**WHAT YOU SHOULD DO:**
Give only the number of lines in the following entries where "Gazetesi" appears.

Page images and extracted text
============

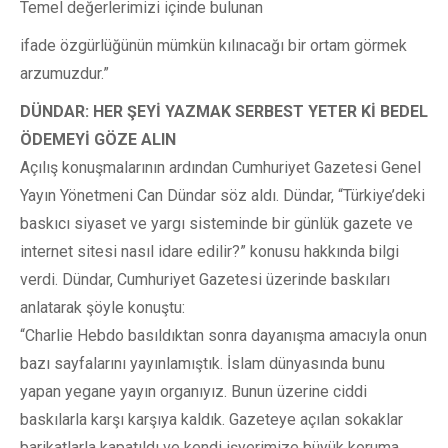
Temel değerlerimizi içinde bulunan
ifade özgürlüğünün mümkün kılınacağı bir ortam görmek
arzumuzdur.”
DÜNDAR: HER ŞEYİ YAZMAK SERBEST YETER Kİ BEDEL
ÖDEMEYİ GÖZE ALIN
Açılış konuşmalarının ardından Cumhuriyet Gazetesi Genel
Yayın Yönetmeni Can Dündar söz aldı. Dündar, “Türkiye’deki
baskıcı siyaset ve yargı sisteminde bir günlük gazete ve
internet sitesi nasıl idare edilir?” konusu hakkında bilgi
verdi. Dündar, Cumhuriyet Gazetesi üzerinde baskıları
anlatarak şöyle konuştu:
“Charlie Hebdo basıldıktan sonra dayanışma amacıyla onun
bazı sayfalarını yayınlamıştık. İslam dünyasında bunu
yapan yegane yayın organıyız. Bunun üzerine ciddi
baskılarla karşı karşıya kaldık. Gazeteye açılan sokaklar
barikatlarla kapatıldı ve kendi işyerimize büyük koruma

============

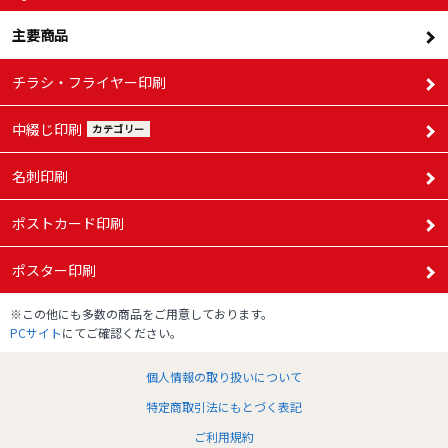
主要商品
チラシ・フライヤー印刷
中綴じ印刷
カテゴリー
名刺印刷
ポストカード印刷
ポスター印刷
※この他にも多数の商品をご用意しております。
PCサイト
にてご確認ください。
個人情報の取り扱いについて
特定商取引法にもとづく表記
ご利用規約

============

**RESPONSE BELOW:**
2